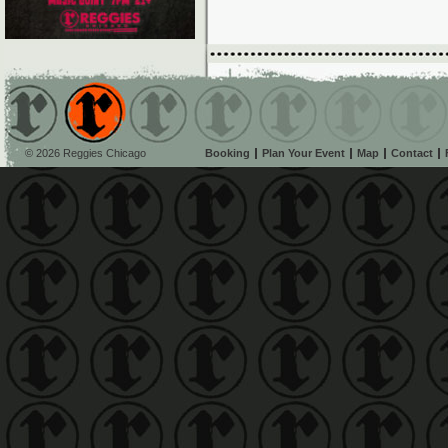
© 2026 Reggies Chicago
Booking
Plan Your Event
Map
Contact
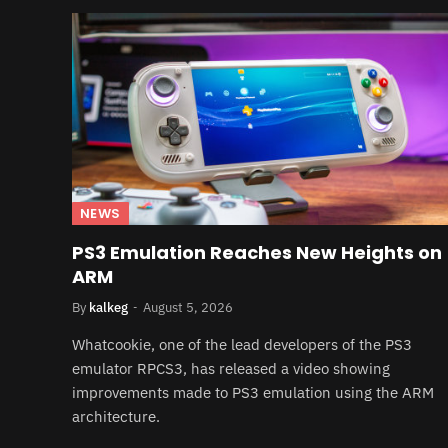
NEWS
PS3 Emulation Reaches New Heights on
ARM
By
kalkeg
August 5, 2026
Whatcookie, one of the lead developers of the PS3
emulator RPCS3, has released a video showing
improvements made to PS3 emulation using the ARM
architecture.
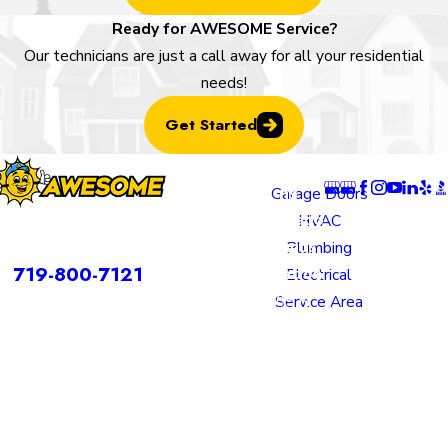
Ready for AWESOME Service?
Our technicians are just a call away for all your residential
needs!
Get Started
Locatio
Links
Follow U
ns
Garage Doors
Colorado
HVAC
rvices is a DBA of Nice Springs LLC.
Springs
Plumbing
Contact
719-800-7121
Location
Electrical
805 N
Service Area
Murray
Boulevard
Colorado
Springs,
CO 80915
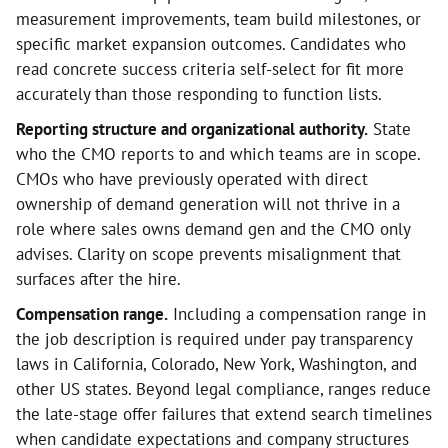
measurement improvements, team build milestones, or
specific market expansion outcomes. Candidates who
read concrete success criteria self-select for fit more
accurately than those responding to function lists.
Reporting structure and organizational authority.
State
who the CMO reports to and which teams are in scope.
CMOs who have previously operated with direct
ownership of demand generation will not thrive in a
role where sales owns demand gen and the CMO only
advises. Clarity on scope prevents misalignment that
surfaces after the hire.
Compensation range.
Including a compensation range in
the job description is required under pay transparency
laws in California, Colorado, New York, Washington, and
other US states. Beyond legal compliance, ranges reduce
the late-stage offer failures that extend search timelines
when candidate expectations and company structures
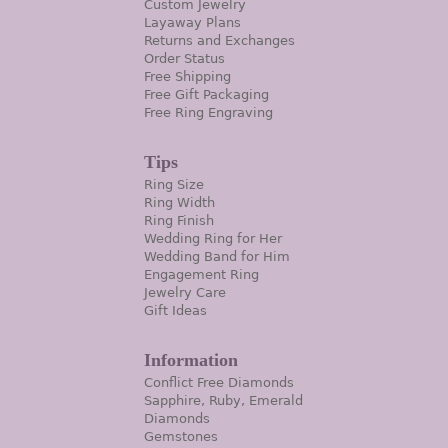
Custom Jewelry
Layaway Plans
Returns and Exchanges
Order Status
Free Shipping
Free Gift Packaging
Free Ring Engraving
Tips
Ring Size
Ring Width
Ring Finish
Wedding Ring for Her
Wedding Band for Him
Engagement Ring
Jewelry Care
Gift Ideas
Information
Conflict Free Diamonds
Sapphire, Ruby, Emerald
Diamonds
Gemstones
━━━━━━━━━━━━━━━━
Repeat, without changes, every line from the one that contains "Layaway Plans" through the final line of the data.

Layaway Plans
Returns and Exchanges
Order Status
Free Shipping
Free Gift Packaging
Free Ring Engraving
Tips
Ring Size
Ring Width
Ring Finish
Wedding Ring for Her
Wedding Band for Him
Engagement Ring
Jewelry Care
Gift Ideas
Information
Conflict Free Diamonds
Sapphire, Ruby, Emerald
Diamonds
Gemstones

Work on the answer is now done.